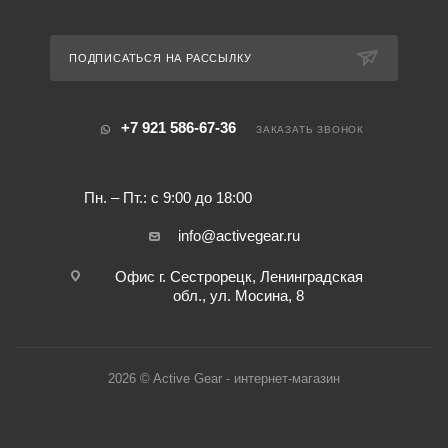
ПОДПИСАТЬСЯ НА РАССЫЛКУ
+7 921 586-67-36
ЗАКАЗАТЬ ЗВОНОК
Пн. – Пт.: с 9:00 до 18:00
info@activegear.ru
Офис г. Сестрорецк, Ленинградская
обл., ул. Мосина, 8
2026 © Active Gear - интернет-магазин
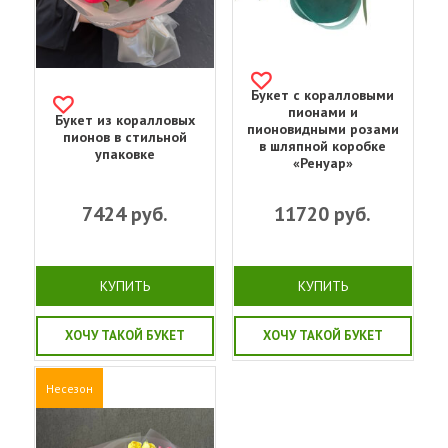
Букет с коралловыми
пионами и
Букет из коралловых
пионовидными розами
пионов в стильной
в шляпной коробке
упаковке
«Ренуар»
7424
руб.
11720
руб.
КУПИТЬ
КУПИТЬ
ХОЧУ ТАКОЙ БУКЕТ
ХОЧУ ТАКОЙ БУКЕТ
Несезон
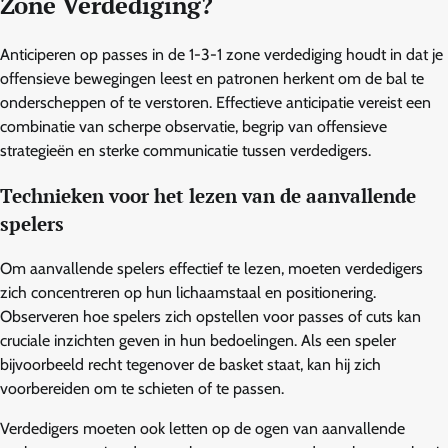
Zone Verdediging?
Anticiperen op passes in de 1-3-1 zone verdediging houdt in dat je
offensieve bewegingen leest en patronen herkent om de bal te
onderscheppen of te verstoren. Effectieve anticipatie vereist een
combinatie van scherpe observatie, begrip van offensieve
strategieën en sterke communicatie tussen verdedigers.
Technieken voor het lezen van de aanvallende
spelers
Om aanvallende spelers effectief te lezen, moeten verdedigers
zich concentreren op hun lichaamstaal en positionering.
Observeren hoe spelers zich opstellen voor passes of cuts kan
cruciale inzichten geven in hun bedoelingen. Als een speler
bijvoorbeeld recht tegenover de basket staat, kan hij zich
voorbereiden om te schieten of te passen.
Verdedigers moeten ook letten op de ogen van aanvallende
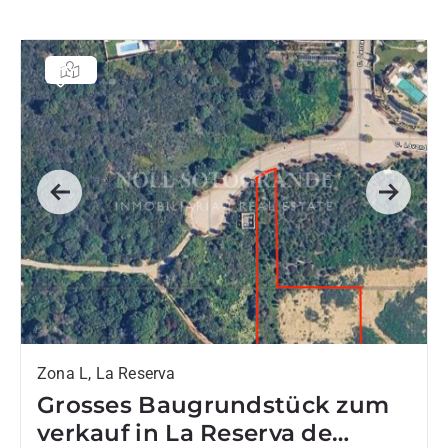
Previous
Next
Zona L, La Reserva
Grosses Baugrundstück zum
verkauf in La Reserva de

### WHAT THE EXERCISE ASKS
Your answer must be an exact copy of every entry, with the pictures left out.

### RESPONSE
ПОДПИСАТЬСЯ НА РАССЫЛКУ
+7 921 586-67-36
ЗАКАЗАТЬ ЗВОНОК
Пн. – Пт.: с 9:00 до 18:00
info@activegear.ru
Офис г. Сестрорецк, Ленинградская
обл., ул. Мосина, 8
2026 © Active Gear - интернет-магазин
Букет с коралловыми
пионами и
Букет из коралловых
пионовидными розами
пионов в стильной
в шляпной коробке
упаковке
«Ренуар»
7424
руб.
11720
руб.
КУПИТЬ
КУПИТЬ
ХОЧУ ТАКОЙ БУКЕТ
ХОЧУ ТАКОЙ БУКЕТ
Несезон
Zone Verdediging?
Anticiperen op passes in de 1-3-1 zone verdediging houdt in dat je
offensieve bewegingen leest en patronen herkent om de bal te
onderscheppen of te verstoren. Effectieve anticipatie vereist een
combinatie van scherpe observatie, begrip van offensieve
strategieën en sterke communicatie tussen verdedigers.
Technieken voor het lezen van de aanvallende
spelers
Om aanvallende spelers effectief te lezen, moeten verdedigers
zich concentreren op hun lichaamstaal en positionering.
Observeren hoe spelers zich opstellen voor passes of cuts kan
cruciale inzichten geven in hun bedoelingen. Als een speler
bijvoorbeeld recht tegenover de basket staat, kan hij zich
voorbereiden om te schieten of te passen.
Verdedigers moeten ook letten op de ogen van aanvallende
Previous
Next
Zona L, La Reserva
Grosses Baugrundstück zum
verkauf in La Reserva de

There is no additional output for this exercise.